IMSA WeatherTech SportsCar champ Jordan Taylor had the chance this week to drive something radically different from the Dallara-based Cadillac DPi-V.R. he piloted with his brother Ricky during the last season. Dubbed “Le Monstre” (“The Monster”), the vintage race car that Taylor drove for a photo shoot at Daytona International Speedway on Tuesday was built to compete at the 24 Hours of Le Mans endurance race for Cadillac in 1950. Like just about everything from the time, it had drum brakes and a carbureted engine.

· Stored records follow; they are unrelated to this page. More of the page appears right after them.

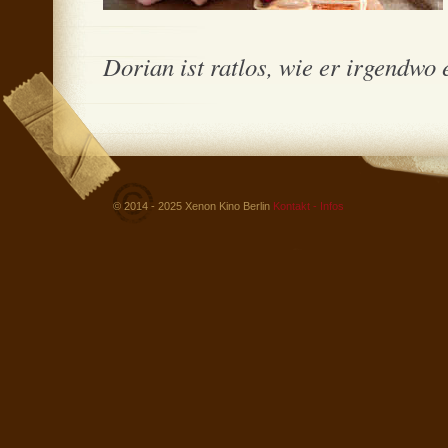
Dorian ist ratlos, wie er irgendwo e
© 2014 - 2025 Xenon Kino Berlin
Kontakt - Infos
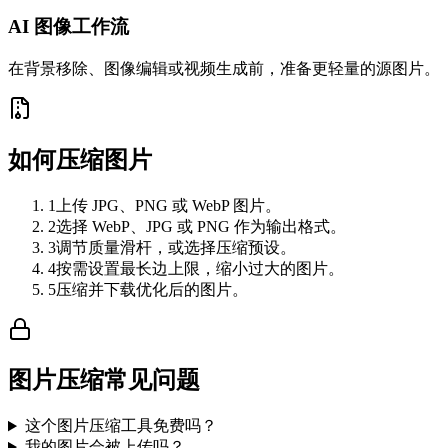
AI 图像工作流
在背景移除、图像编辑或视频生成前，准备更轻量的源图片。
如何压缩图片
1
上传 JPG、PNG 或 WebP 图片。
2
选择 WebP、JPG 或 PNG 作为输出格式。
3
调节质量滑杆，或选择压缩预设。
4
按需设置最长边上限，缩小过大的图片。
5
压缩并下载优化后的图片。
图片压缩常见问题
这个图片压缩工具免费吗？
我的图片会被上传吗？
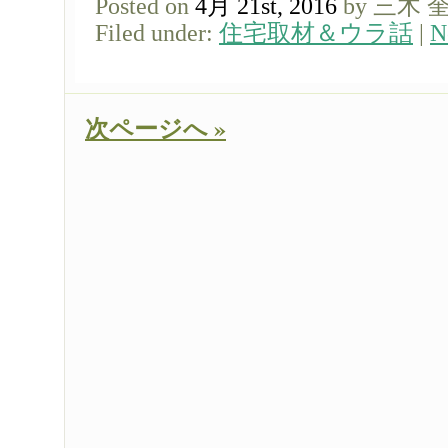
Posted on
4月 21st, 2016
by 三木 
Filed under:
住宅取材＆ウラ話
|
N
次ページへ »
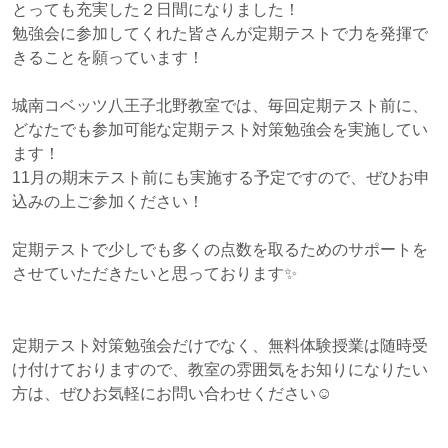
とっても充実した２日間になりました！
勉強会に参加してくれた皆さんが定期テストで力を発揮で
きることを願っています！
城南コベッツ八王子北野教室では、毎回定期テスト前に、
どなたでも参加可能な定期テスト対策勉強会を実施してい
ます！
11月の期末テスト前にも実施する予定ですので、ぜひお申
込みの上ご参加ください！
定期テストで少しでも多くの点数を取るためのサポートを
させていただきたいと思っております✨
定期テスト対策勉強会だけでなく、無料体験授業は随時受
け付けておりますので、教室の雰囲気をお知りになりたい
方は、ぜひお気軽にお問い合わせください☺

Taylor drove the car on track alongside the Cadillac DPi-V.R. and Cadillac’s new, special Championship Edition ATS-V, to commemorate the premium GM brand’s IMSA championship win in the Prototype class. He says he “was very nervous to begin with because it’s all original from the 1950s. It’s one of a kind, everything is the same from back then except the seat belt was updated, but the same style.”
The shifter for the three-speed transmission was on the column, he says. “I’ve never done that before, and I didn’t want to blow up the gearbox.”
As though that weren’t stressful enough, Jordan Taylor had a close call when the controls proved far more loose than he’d anticipated.
“When I left the pits, I cruised out of pit lane slowly and we were doing the photo shoot with the ATS-V and the race car, and I went out of the pits to turn and I turned like 90 degrees and it didn’t do a thing. It didn’t turn! I almost drove straight into the ATS-V and I almost had a heart attack,” he says.
“I went to the brakes, and the brakes don’t do anything. So I slowed down and I got behind everyone to get a feel for it, weaving around, touching the brakes, and I found out that you need 100 degrees of steering for it to do anything.”
Eventually, Taylor did start to get a feel for Le Monstre – all 3,700 pounds of it. “It was cool to feel it and get an idea of what those guys had to go through back then,” he says, commenting on the 138- or 139-mph top speed. “I can’t imagine doing that in such a monster, hitting the brakes at the end of the Mulsanne straight with 3,700 pounds behind you.”